Previous owner stays on as general manager at Wichita dealership
Photography by Matt Nykamp
When Jamil Toubassi bought a hot tub from Dave Garretson in 2007, he had no idea it would kick off a lasting partnership. At the time, Toubassi worked for Koch Industries, based in Wichita, Kansas, but after finishing his career there and taking time off, he was looking to buy a business. Flint Hills Spas fit the bill.
“I came from a commodity-type background, not a retail background, so this has been a change for me in mindset for how things work,” Toubassi says.
Garretson, however, is a hot tub lifer, starting in the industry in the ’70s. After college, he started a remodeling company, doing high-end remodeling and backyard renovations. His customers started asking him about adding hot tubs to their designs — and Garretson kept seeing ads for California Cooperage hot tubs in national magazines like Playboy and Time. He saw the tubs in person and took the California Cooperage Wichita territory.
After getting to know some manufacturers at the trade shows, Garretson ended up getting poached, selling his store and going to work on the manufacturing and distribution side of the business in Southern California.

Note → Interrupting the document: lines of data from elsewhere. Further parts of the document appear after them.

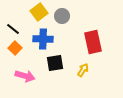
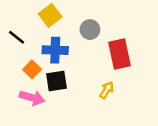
gray circle: (62, 16) -> (90, 30), moved
orange square: (15, 48) -> (32, 69), moved
black square: (55, 63) -> (56, 81), moved

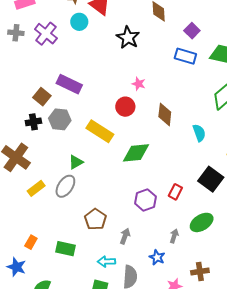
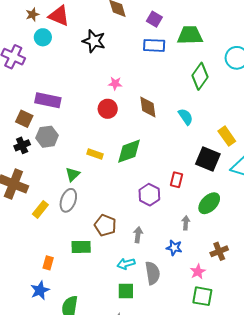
yellow rectangle: (100, 131) -> (95, 154), moved, size x0.6
green rectangle: (65, 249) -> (81, 247), moved
blue star: (16, 267) -> (40, 290), turned -30

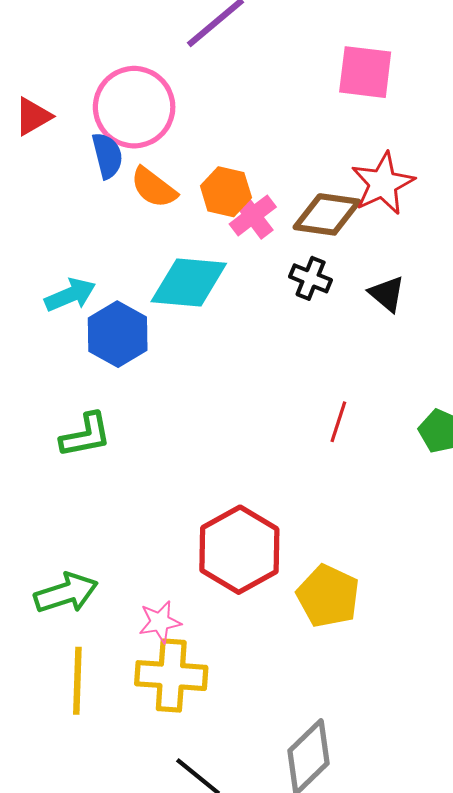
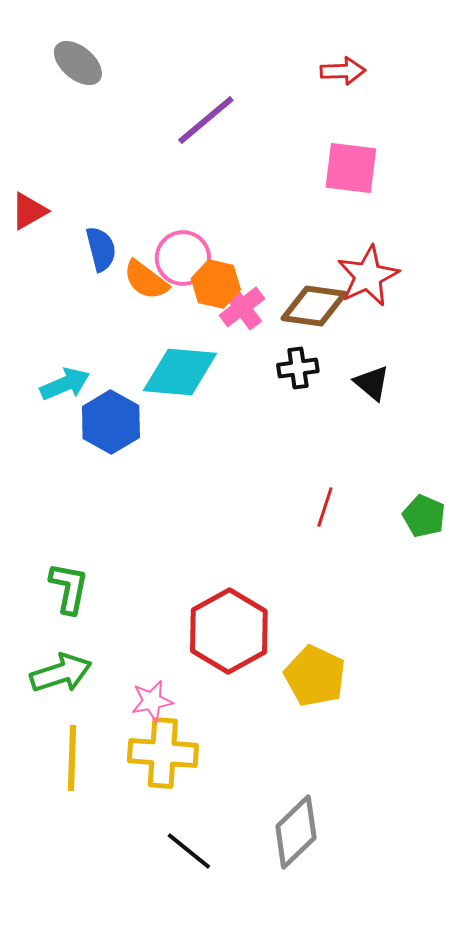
pink circle: (134, 107) -> (183, 258), moved, size x0.7
black cross: (311, 278) -> (298, 368), turned -30
green L-shape: (86, 435) -> (69, 588), moved, turned -68

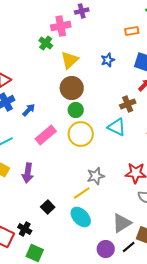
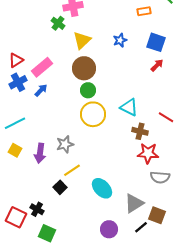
brown cross: (128, 104) -> (140, 131), moved, turned 35
pink rectangle: (46, 135) -> (42, 67), moved
gray star: (96, 176) -> (65, 144), moved
yellow line: (82, 193) -> (72, 170), moved
cyan ellipse: (81, 217) -> (102, 188), moved
purple circle: (106, 249) -> (109, 229), moved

“It was fun back then; all the competitors were best friends,” Garretson says. “We competed during the day, then we go to dinner at night because the industry was so small.”
At one point, he retired and moved back to Wichita, but people told him he wouldn’t be able to stay away from the industry. They were right. He kept going to the trade shows and consulted for a company that could only afford to pay him in hot tubs. He started selling hot tubs again, out of a warehouse. In 2004, the Artesian line caught his eye at a trade show and he found it worthy of a storefront.
A decade later, Garretson was eyeing retirement again.
“He had a three-year horizon and then he wanted to sell,” Toubassi says. “Selling a small business is not easy. It’s not like selling a stock where you wake up, decide to do it and it’s done. It takes time.”
Fortunately, Toubassi and his wife Lesli were ready to buy before Garretson was ready to retire, and they wanted to keep Garretson on.
“We were very interested in retaining his industry and product knowledge and passion for the business,” Toubassi says. “Having grown up here, he knows a lot of people. That three years ended like last year, and he’s still going strong. We have more growth plans this year and beyond; I think he’s just as excited to be a part of it.” In late summer, Flint Hills will open its second location.
When business partnerships in general so rarely work out, in fact the failure rate is usually quoted at somewhere between 70 – 80 percent, and partnerships between a new and old owner even less so, Toubassi and Garretson are a true anomaly, and with polar-opposite business experiences to boot.
“Dave is coming from a small-business environment where things are done a little bit looser,” Toubassi says. “I’m coming from a big company with more structure. We’re fortunate because both of our personalities tend to be open.”
There have been disagreements, and it took a while for them to learn the personality and thought process of the other, but neither would change the arrangement.
In addition to the imminent opening of the second location, since buying the business Toubassi has increased product offerings and started a service department.
“When you’re introducing something new, no matter how much you think and how much homework you go on these types of things, you can’t think of everything,” Toubassi says. “Even to this day, we’re learning about how to do things the right way on some of this new stuff.”
Two years ago, Toubassi and Lesli bought a Great Harvest Bread Company franchise. “We weren’t really looking to get into a bakery or a café, but this is another example where we happened to know, on a personal basis, the previous owners of the business,” Jamil says. Lesli mainly runs the Great Harvest Bread Company operations, and Toubassi Flint Hills Spas.
“This has been a great experience; it’s been a lot of fun,” Toubassi says. “I enjoy being my own boss and being a small-business owner. The products we sell here are meant to make people feel good and happy. In some cases, we’re helping solve a physical issue, or we’re creating a mechanism for more family time or relaxation. People walk out the door of a spa store, and they have a smile on their face. We like being a part of that.”